CELL STRUCTURE AND FUNCTION, cilt.37, sa.1, ss.27-38, 2012 (SCI-Expanded) identifier identifier identifier

  • Yayın Türü: Makale / Tam Makale
  • Cilt numarası: 37 Sayı: 1
  • Basım Tarihi: 2012
  • Doi Numarası: 10.1247/csf.11025
  • Dergi Adı: CELL STRUCTURE AND FUNCTION
  • Derginin Tarandığı İndeksler: Science Citation Index Expanded (SCI-EXPANDED), Scopus
  • Sayfa Sayıları: ss.27-38
  • Anahtar Kelimeler: miR-125b, ARID3B, ERBB2, DNA-BINDING PROTEINS, EXPRESSION PROFILES, MICRORNA SIGNATURES, MESSENGER-RNAS, CARCINOMA, FAMILY, DIFFERENTIATION, GROWTH, ERBB2
  • Orta Doğu Teknik Üniversitesi Adresli: Evet

Özet

Mounting evidence suggests involvement of deregulated microRNA (miRNA) expression during the complex events of tumorigenesis. Among such deregulated miRNAs in cancer, miR-125b expression is reported to be consistently low in breast cancers.

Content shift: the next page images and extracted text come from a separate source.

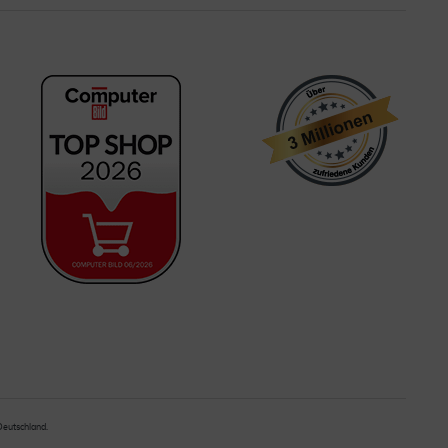
 Deutschland.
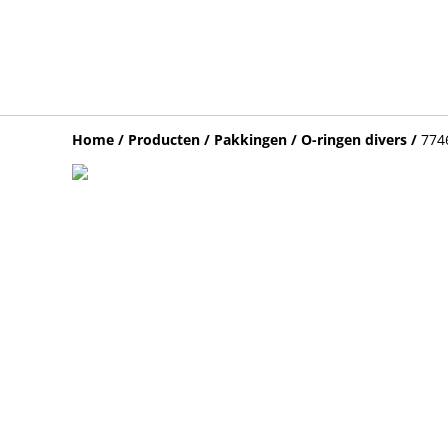
Home
/
Producten
/
Pakkingen / O-ringen divers
/
774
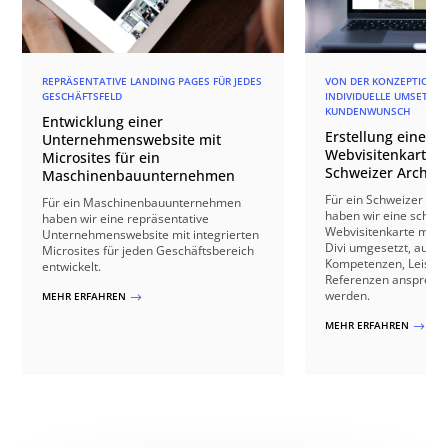
REPRÄSENTATIVE LANDING PAGES FÜR JEDES
VON DER KONZEPTION BI
GESCHÄFTSFELD
INDIVIDUELLE UMSETZU
KUNDENWUNSCH
Entwicklung einer
Erstellung einer r
Unternehmenswebsite mit
Webvisitenkarte f
Microsites für ein
Schweizer Archite
Maschinenbauunternehmen
Für ein Schweizer Arc
Für ein Maschinenbauunternehmen
haben wir eine schick
haben wir eine repräsentative
Webvisitenkarte mit 
Unternehmenswebsite mit integrierten
Divi umgesetzt, auf de
Microsites für jeden Geschäftsbereich
Kompetenzen, Leistu
entwickelt.
Referenzen anspreche
werden.
MEHR ERFAHREN
$
MEHR ERFAHREN
$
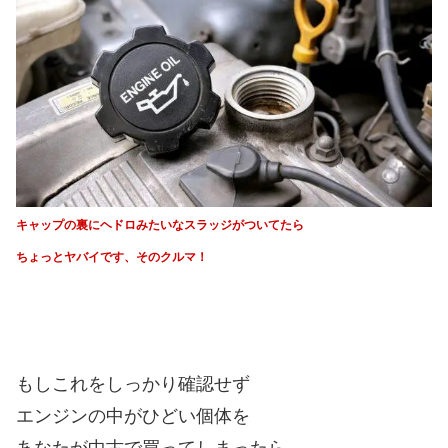
キャップの裏にヘドロみたいな
スラッジがついてたら
ちょっとヤバイです、そのクルマ！
もしこれをしっかり確認せず
エンジンの中がひどい個体を
あなたが中古で買ってしまったら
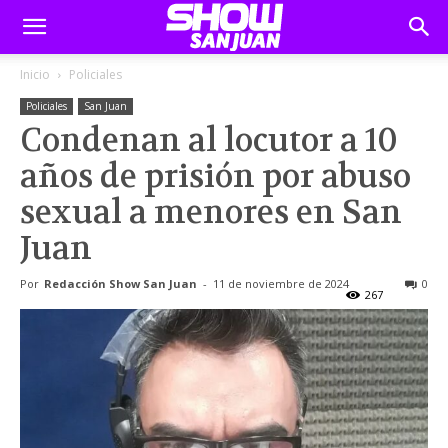
Inicio
Policiales
Policiales
San Juan
Condenan al locutor a 10
años de prisión por abuso
sexual a menores en San
Juan
Por
Redacción Show San Juan
-
11 de noviembre de 2024
0
267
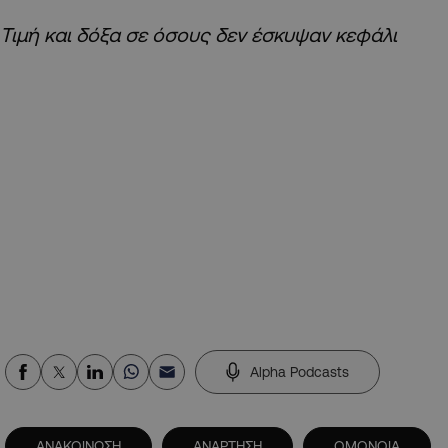
Τιμή και δόξα σε όσους δεν έσκυψαν κεφάλι
Alpha Podcasts
ΑΝΑΚΟΙΝΩΣΗ
ΑΝΑΡΤΗΣΗ
ΟΜΟΝΟΙΑ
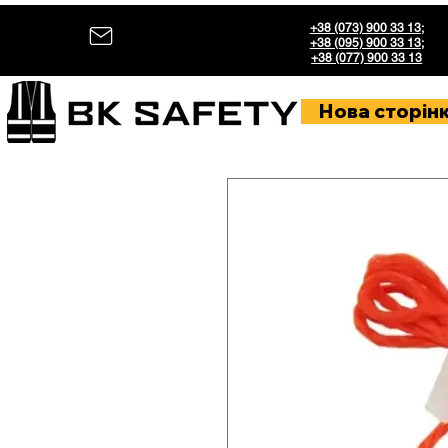
+38 (073) 900 33 13
;
+38 (095) 900 33 13
;
+38 (077) 900 33 13
Нова сторін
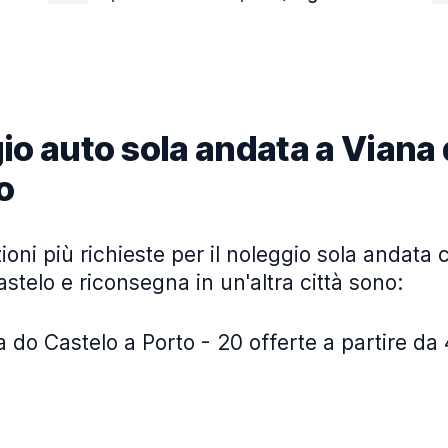
io auto sola andata a Viana
o
ioni più richieste per il noleggio sola andata c
stelo e riconsegna in un'altra città sono:
 do Castelo a Porto - 20 offerte a partire da 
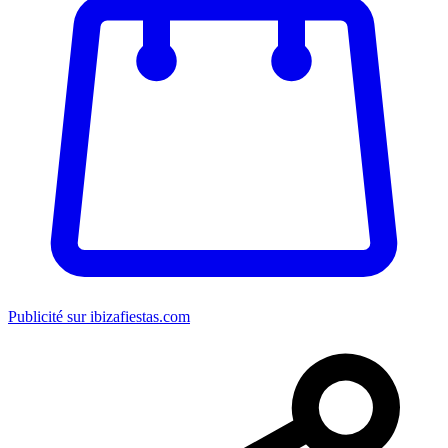
Publicité sur ibizafiestas.com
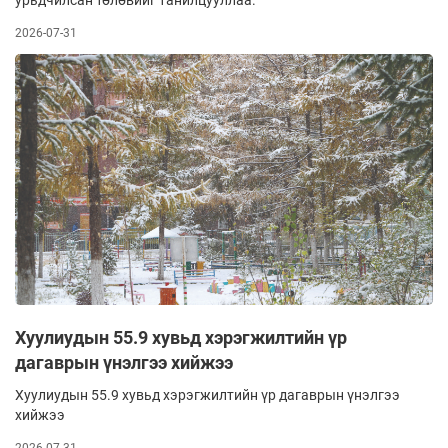
урьдчилсан төлөвийг танилцууллаа.
2026-07-31
Хуулиудын 55.9 хувьд хэрэгжилтийн үр
дагаврын үнэлгээ хийжээ
Хуулиудын 55.9 хувьд хэрэгжилтийн үр дагаврын үнэлгээ
хийжээ
2026-07-31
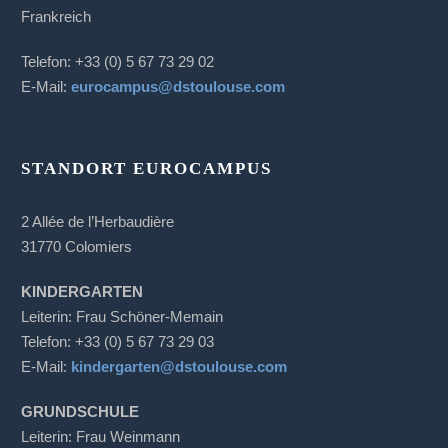
Frankreich
Telefon: +33 (0) 5 67 73 29 02
E-Mail:
eurocampus@dstoulouse.com
STANDORT EUROCAMPUS
2 Allée de l’Herbaudière
31770 Colomiers
KINDERGARTEN
Leiterin: Frau Schöner-Memain
Telefon: +33 (0) 5 67 73 29 03
E-Mail:
kindergarten@dstoulouse.com
GRUNDSCHULE
Leiterin: Frau Weinmann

In this study, we screened a panel of breast cancer cell lines (BCCLs) for miR-125b expression and detected decreased expression in 14 of 19 BCCLs. Due to the heterogeneity of breast cancers, MCF7 cells were chosen as a model system for ERBB2 independent breast cancers to restore miR-125b expression (MCF7-125b) to investigate the phenotypical and related functional changes. Earlier, miR-125b was shown to regulate cell motility by targeting ERBB2 in ERBB2 overexpressing breast cancer cells. Here we showed decreased motility and migration in miR-125b expressing MCF7 cells, independent of ERBB2. MCF7-125b cells demonstrated profoundly decreased cytoplasmic protrusions detected by phalloidin staining of filamentous actin along with decreased motility and migration behaviors detected by in vitro wound closure and transwell migration assays compared to empty vector transfected cells (MCF7-EV). Among possible numerous targets of miR-125b, we showed ARID3B (AT-rich interactive domain 3B) to be a novel target with roles in cell motility in breast cancer cells. When ARID3B was transiently silenced, the decreased cell migration was also observed. In light of these findings, miR-125b continues to emerge as an interesting regulator of cancer related phenotypes.